Problem details>
Exact copy, no pictures: return only the lines below from the line with "successful applicants for positions in the" up to and including the line with "Video card: Direct3D 10-capable (SM 4.0)".
Task inputs Start Marker
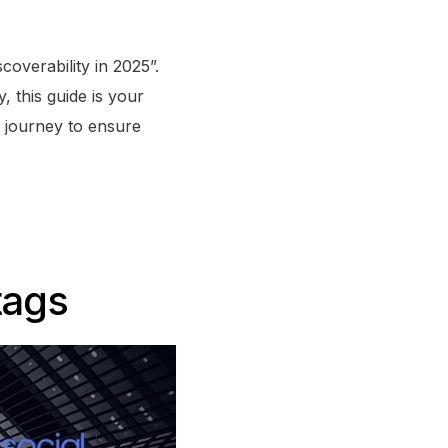
overability in 2025”.
, this guide is your
s journey to ensure
tags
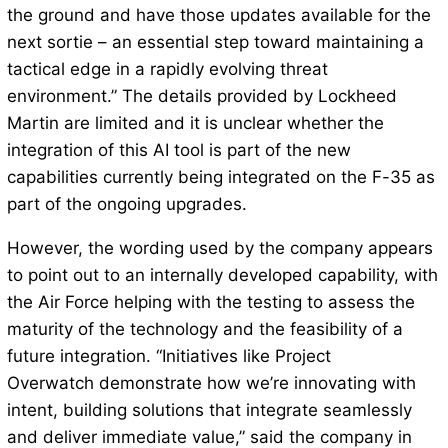
the ground and have those updates available for the
next sortie – an essential step toward maintaining a
tactical edge in a rapidly evolving threat
environment.” The details provided by Lockheed
Martin are limited and it is unclear whether the
integration of this AI tool is part of the new
capabilities currently being integrated on the F-35 as
part of the ongoing upgrades.
However, the wording used by the company appears
to point out to an internally developed capability, with
the Air Force helping with the testing to assess the
maturity of the technology and the feasibility of a
future integration. “Initiatives like Project
Overwatch demonstrate how we’re innovating with
intent, building solutions that integrate seamlessly
and deliver immediate value,” said the company in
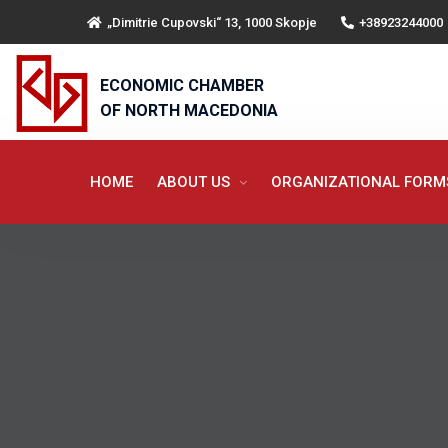
„Dimitrie Cupovski“ 13, 1000 Skopje
+38923244000
ECONOMIC CHAMBER
OF NORTH MACEDONIA
HOME
ABOUT US
ORGANIZATIONAL FOR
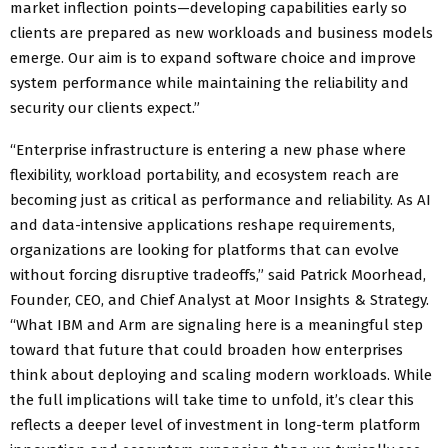
market inflection points—developing capabilities early so
clients are prepared as new workloads and business models
emerge. Our aim is to expand software choice and improve
system performance while maintaining the reliability and
security our clients expect.”
“Enterprise infrastructure is entering a new phase where
flexibility, workload portability, and ecosystem reach are
becoming just as critical as performance and reliability. As AI
and data-intensive applications reshape requirements,
organizations are looking for platforms that can evolve
without forcing disruptive tradeoffs,” said Patrick Moorhead,
Founder, CEO, and Chief Analyst at Moor Insights & Strategy.
“What IBM and Arm are signaling here is a meaningful step
toward that future that could broaden how enterprises
think about deploying and scaling modern workloads. While
the full implications will take time to unfold, it’s clear this
reflects a deeper level of investment in long-term platform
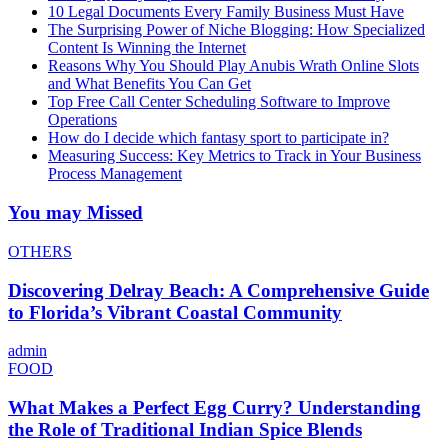
10 Legal Documents Every Family Business Must Have
The Surprising Power of Niche Blogging: How Specialized
Content Is Winning the Internet
Reasons Why You Should Play Anubis Wrath Online Slots
and What Benefits You Can Get
Top Free Call Center Scheduling Software to Improve
Operations
How do I decide which fantasy sport to participate in?
Measuring Success: Key Metrics to Track in Your Business
Process Management
You may Missed
OTHERS
Discovering Delray Beach: A Comprehensive Guide
to Florida’s Vibrant Coastal Community
admin
FOOD
What Makes a Perfect Egg Curry? Understanding
the Role of Traditional Indian Spice Blends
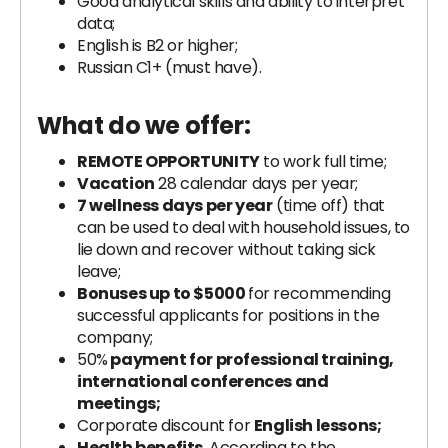
Good analytical skills and ability to interpret
data;
English is B2 or higher;
Russian C1+ (must have).
What do we offer:
REMOTE OPPORTUNITY
to work full time;
Vacation
28 calendar days per year;
7 wellness days per year
(time off) that
can be used to deal with household issues, to
lie down and recover without taking sick
leave;
Bonuses up to $5000
for recommending
successful applicants for positions in the
company;
50%
payment for professional training,
international conferences and
meetings;
Corporate discount for
English lessons;
Health benefits.
According to the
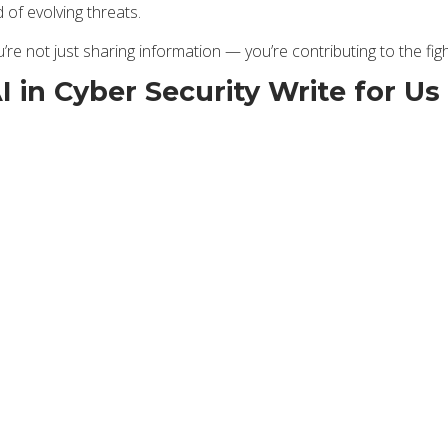
of evolving threats.
u’re not just sharing information — you’re contributing to the fig
 in Cyber Security Write for Us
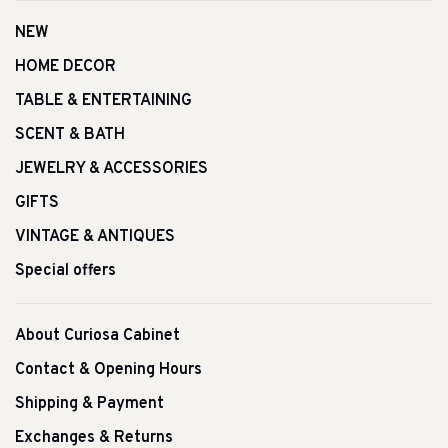
NEW
HOME DECOR
TABLE & ENTERTAINING
SCENT & BATH
JEWELRY & ACCESSORIES
GIFTS
VINTAGE & ANTIQUES
Special offers
About Curiosa Cabinet
Contact & Opening Hours
Shipping & Payment
Exchanges & Returns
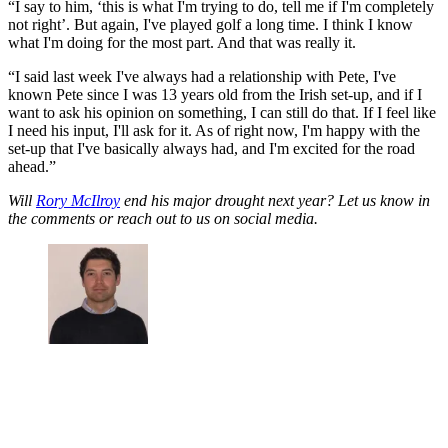
“I say to him, ‘this is what I'm trying to do, tell me if I'm completely
not right’. But again, I've played golf a long time. I think I know
what I'm doing for the most part. And that was really it.
“I said last week I've always had a relationship with Pete, I've
known Pete since I was 13 years old from the Irish set-up, and if I
want to ask his opinion on something, I can still do that. If I feel like
I need his input, I'll ask for it. As of right now, I'm happy with the
set-up that I've basically always had, and I'm excited for the road
ahead.”
Will
Rory McIlroy
end his major drought next year? Let us know in
the comments or reach out to us on social media.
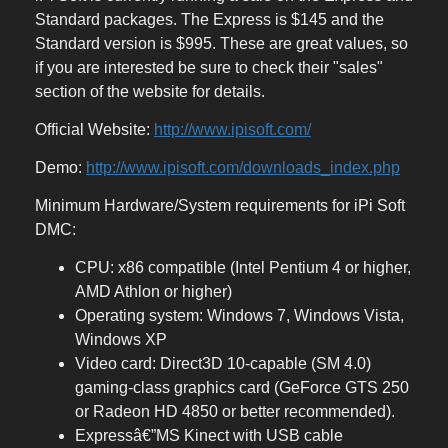
Standard packages. The Express is $145 and the
Standard version is $995. These are great values, so
if you are interested be sure to check their "sales"
section of the website for details.
Official Website:
http://www.ipisoft.com/
Demo:
http://www.ipisoft.com/downloads_index.php
Minimum Hardware/System requirements for iPi Soft
DMC:
CPU: x86 compatible (Intel Pentium 4 or higher,
AMD Athlon or higher)
Operating system: Windows 7, Windows Vista,
Windows XP
Video card: Direct3D 10-capable (SM 4.0)
gaming-class graphics card (GeForce GTS 250
or Radeon HD 4850 or better recommended).
Expressâ€”MS Kinect with USB cable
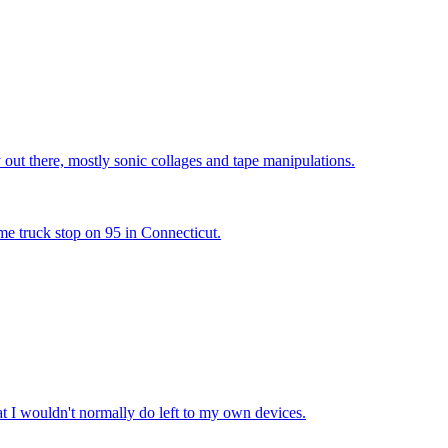
y out there, mostly sonic collages and tape manipulations.
me truck stop on 95 in Connecticut.
hat I wouldn't normally do left to my own devices.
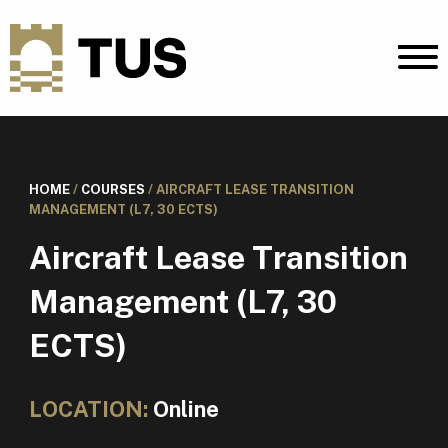
HOME
/
COURSES
/
AIRCRAFT LEASE TRANSITION
MANAGEMENT (L7, 30 ECTS)
Aircraft Lease Transition
Management (L7, 30
ECTS)
LOCATION:
Online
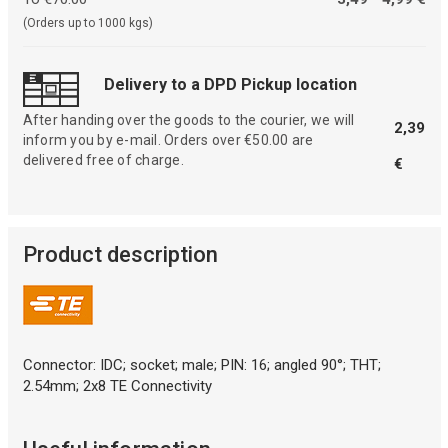
(Orders up to 1000 kgs)
Delivery to a DPD Pickup location
After handing over the goods to the courier, we will
2,39
inform you by e-mail. Orders over €50.00 are
delivered free of charge.
€
Product description
Connector: IDC; socket; male; PIN: 16; angled 90°; THT;
2.54mm; 2x8 TE Connectivity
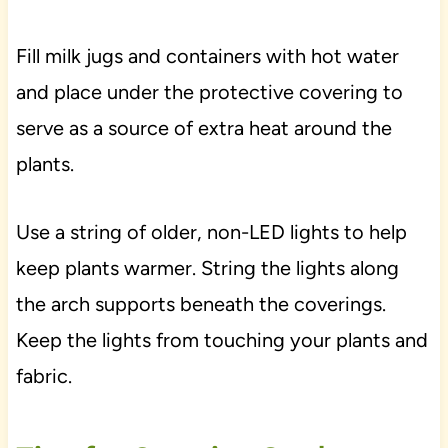
Fill milk jugs and containers with hot water
and place under the protective covering to
serve as a source of extra heat around the
plants.
Use a string of older, non-LED lights to help
keep plants warmer. String the lights along
the arch supports beneath the coverings.
Keep the lights from touching your plants and
fabric.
Task inputs End Marker
Task result>
successful applicants for positions in the
company;
50%
payment for professional training,
international conferences and
meetings;
Corporate discount for
English lessons;
Health benefits.
According to the
of evolving threats.
u’re not just sharing information — you’re contributing to the fig
 in Cyber Security Write for Us
NEW
HOME DECOR
TABLE & ENTERTAINING
SCENT & BATH
JEWELRY & ACCESSORIES
GIFTS
VINTAGE & ANTIQUES
Special offers
About Curiosa Cabinet
Contact & Opening Hours
Shipping & Payment
Exchanges & Returns
“I say to him, ‘this is what I'm trying to do, tell me if I'm completely
not right’. But again, I've played golf a long time. I think I know
what I'm doing for the most part. And that was really it.
“I said last week I've always had a relationship with Pete, I've
known Pete since I was 13 years old from the Irish set-up, and if I
want to ask his opinion on something, I can still do that. If I feel like
I need his input, I'll ask for it. As of right now, I'm happy with the
set-up that I've basically always had, and I'm excited for the road
ahead.”
Will
Rory McIlroy
end his major drought next year? Let us know in
the comments or reach out to us on social media.
Standard packages. The Express is $145 and the
Standard version is $995. These are great values, so
if you are interested be sure to check their "sales"
section of the website for details.
Official Website:
http://www.ipisoft.com/
Demo:
http://www.ipisoft.com/downloads_index.php
Minimum Hardware/System requirements for iPi Soft
DMC:
CPU: x86 compatible (Intel Pentium 4 or higher,
AMD Athlon or higher)
Operating system: Windows 7, Windows Vista,
Windows XP
Video card: Direct3D 10-capable (SM 4.0)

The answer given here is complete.